Eu tive que explicar para a mocinha que se chama Pétala de Ametista, da minha ideia de viver um livro. O nosso encontro seria o primeiro de muitos capítulos, mas Pétala estava resistente e talvez a minha história poderia não dar certo ou eu deveria escolher outra personagem. Com muita insistência a convenci a participar, embora ela disse que não poderia ficar até o fim da história. E o que eu falo agora? – perguntou.
_ Como assim?
_ Ué, não estamos vivendo uma história? Qual a próxima ação? – perguntou Pétala.

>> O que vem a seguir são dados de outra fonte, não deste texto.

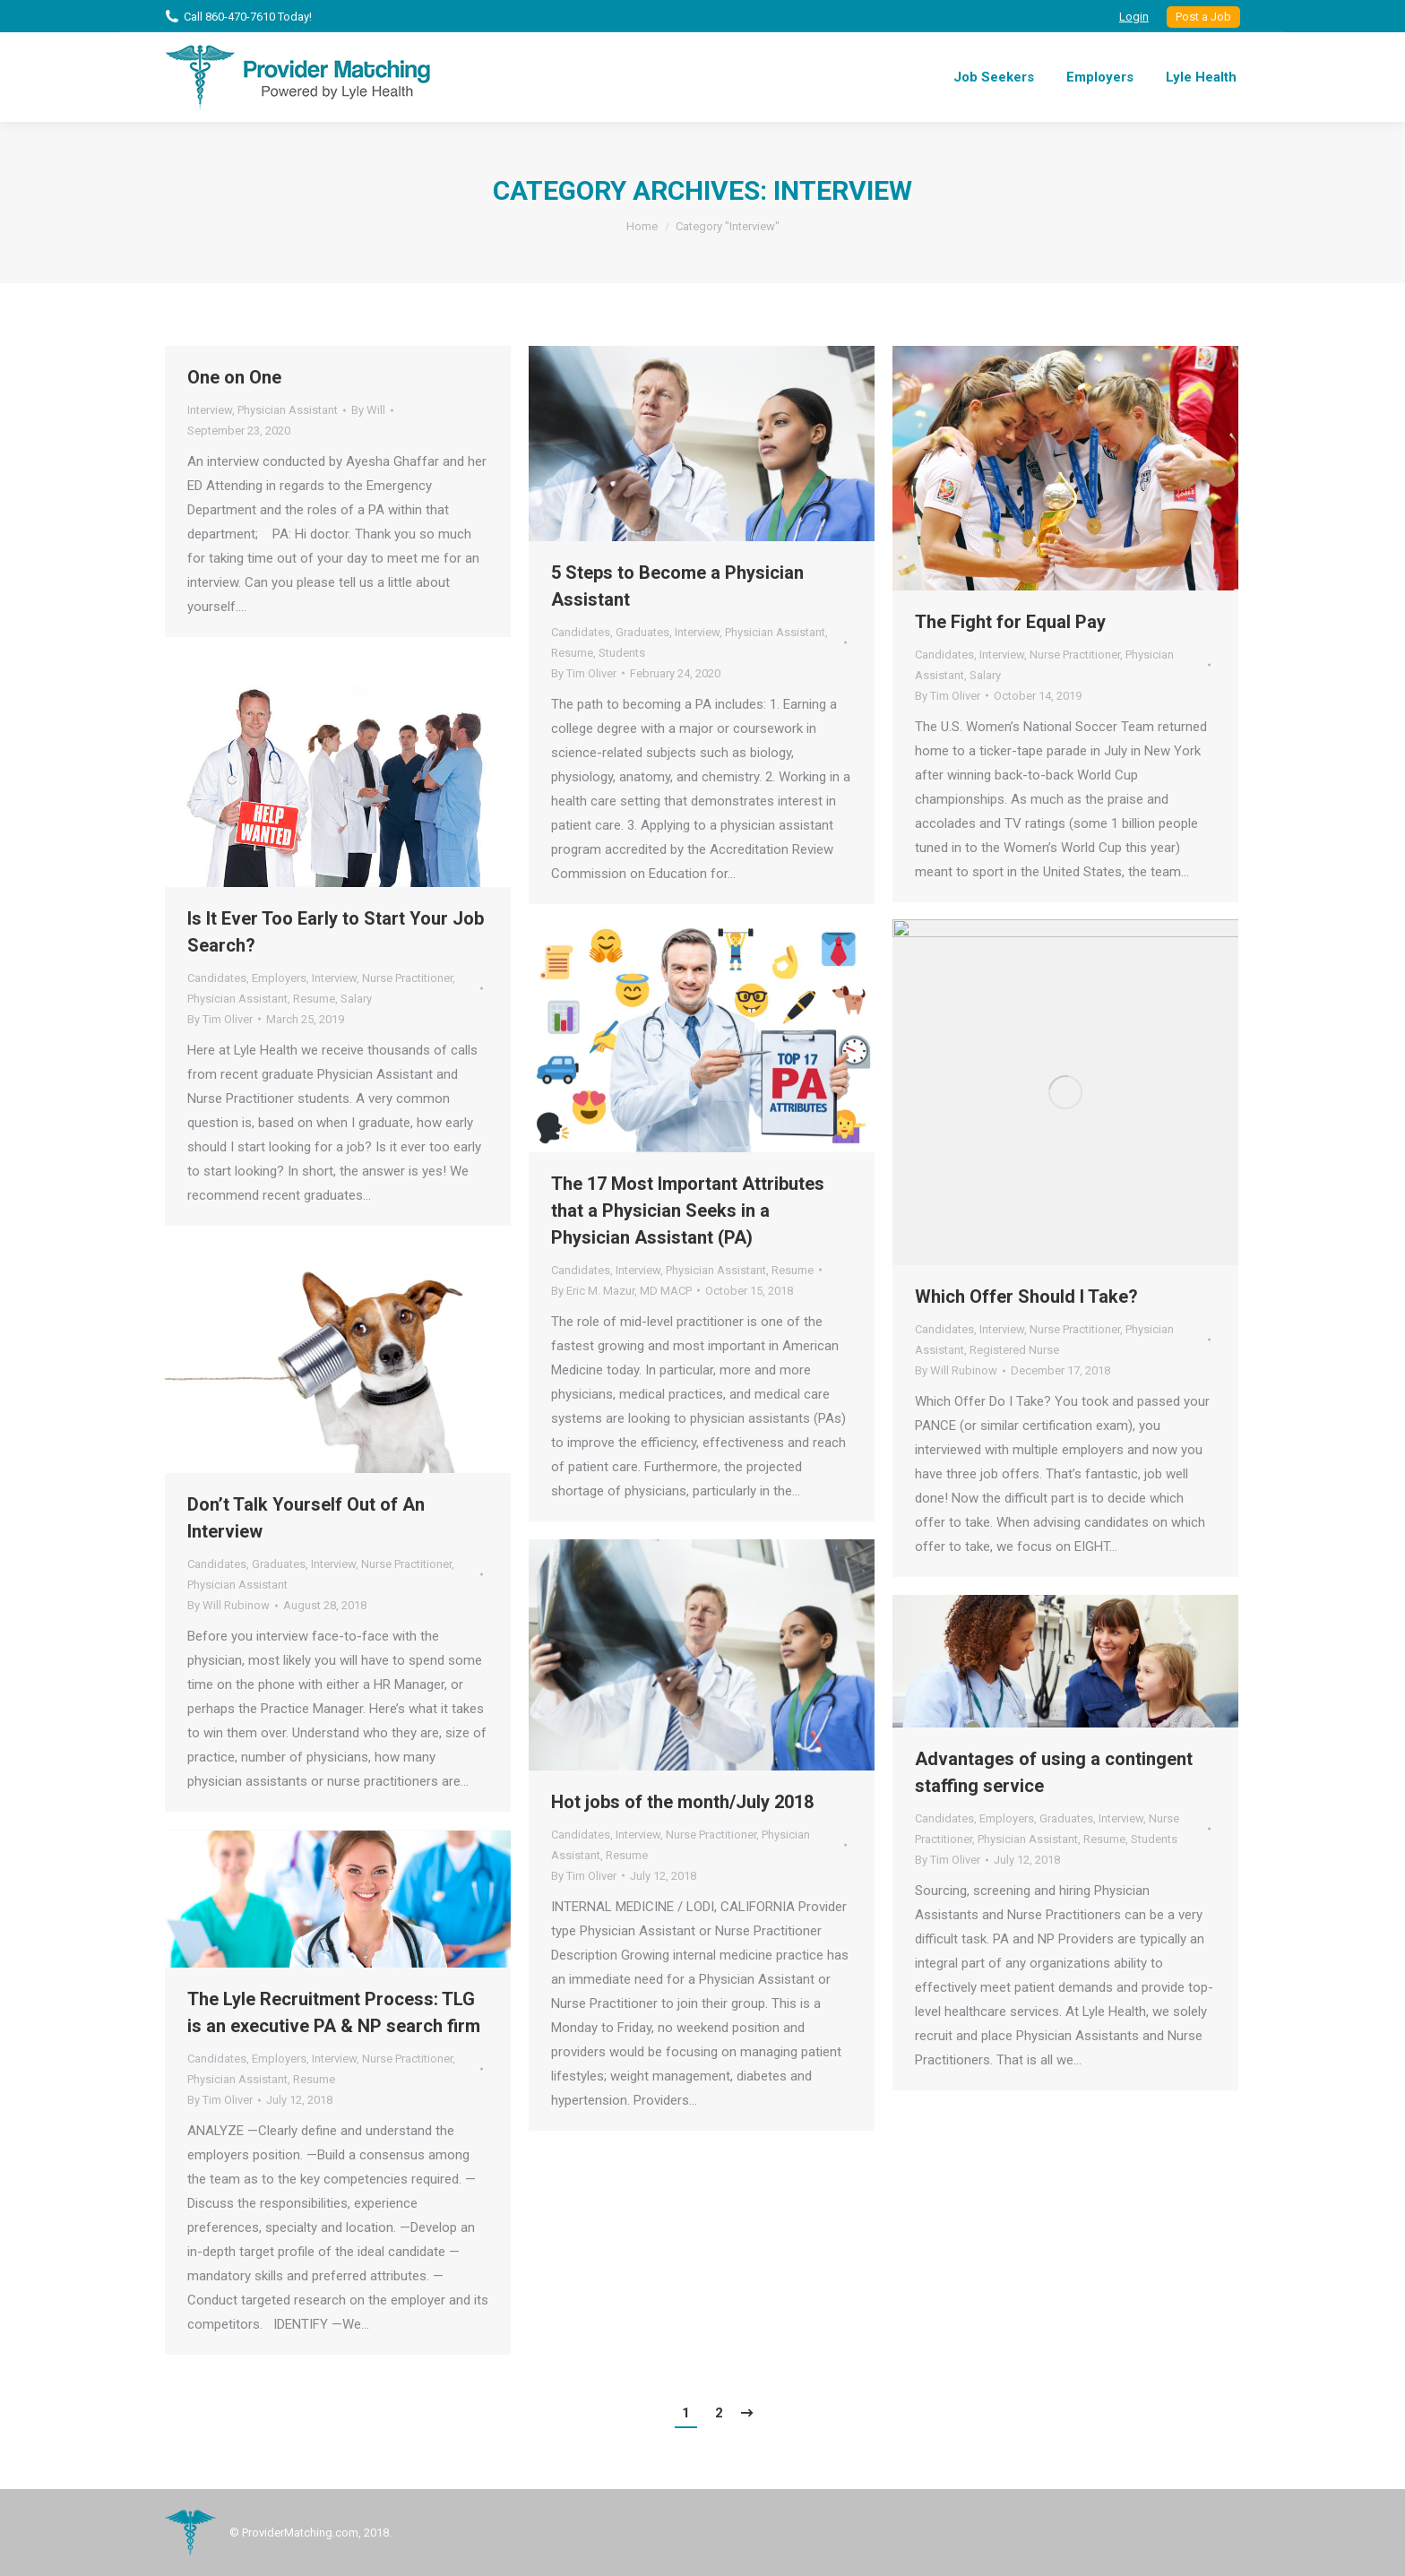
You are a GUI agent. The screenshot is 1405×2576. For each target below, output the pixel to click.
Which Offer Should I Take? (1026, 1296)
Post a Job (1203, 16)
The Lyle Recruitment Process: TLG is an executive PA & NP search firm (333, 2012)
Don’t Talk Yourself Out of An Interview (306, 1518)
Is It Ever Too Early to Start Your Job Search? (335, 932)
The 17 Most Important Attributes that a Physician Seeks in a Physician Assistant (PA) (687, 1210)
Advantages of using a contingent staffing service (1054, 1772)
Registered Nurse (1014, 1350)
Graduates (642, 632)
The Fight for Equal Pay (1010, 622)
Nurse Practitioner (1075, 654)
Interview (209, 410)
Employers (279, 978)
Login (1134, 16)
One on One (234, 377)
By (368, 410)
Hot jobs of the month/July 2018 (682, 1802)
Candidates (580, 632)
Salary (985, 675)
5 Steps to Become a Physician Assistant (677, 586)
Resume (572, 652)
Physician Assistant (287, 410)
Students (622, 652)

Eu pedi para Pétala esperar ali, voltaria depois e daria a resposta para ela. Fui para meu apartamento e pensei em tantas possibilidades. O que ela iria dizer para fazer parte da história?
_ Vamos para outra cidade?
_ Esta história tem que acontecer aqui?
_ Vamos nos casar?
_ Eu estou triste ou feliz de estar ao seu lado?
_ Será que minha presença vai afetar seu poder com as nuvens?
_ Que saudade de vocês, por que demorou tanto?
Na verdade, fiquei umas duas horas pensando e o pior: não escrevi nada do que pensei. Acho que vou deixar para ela escolher qual fala dizer. Saí do apartamento e fui para a praça central. Aproximando-me do banco a vi de longe, mas ela parecia meio cinzenta. Comecei a me assustar com o que estava prestes a ver.
Uma estátua! Como assim virou uma estátua?
_ Um caminhão betoneira derrubou de forma acidental o cimento. Na hora ninguém viu e era cimento de secagem rápida – disse alguém que tinha visto tudo, mas não fez nada pois estava no telefone.
_ Alguém me empresta algo que possa quebrar isto e ver o que aconteceu?
Começaram a dar marretadas nas pernas e braços. A forma de cimento começou a quebrar e o que saiu de dentro foram pétalas de flores e pedras de ametista. Que isso!
Acordei assustado! Levantei suado! Tinha sido um sonho e que sonho! Nunca mais vou pensar em escrever um livro! A minha vida é ser revisor, revisor, revisor e nada mais do que um bom revisor de livros!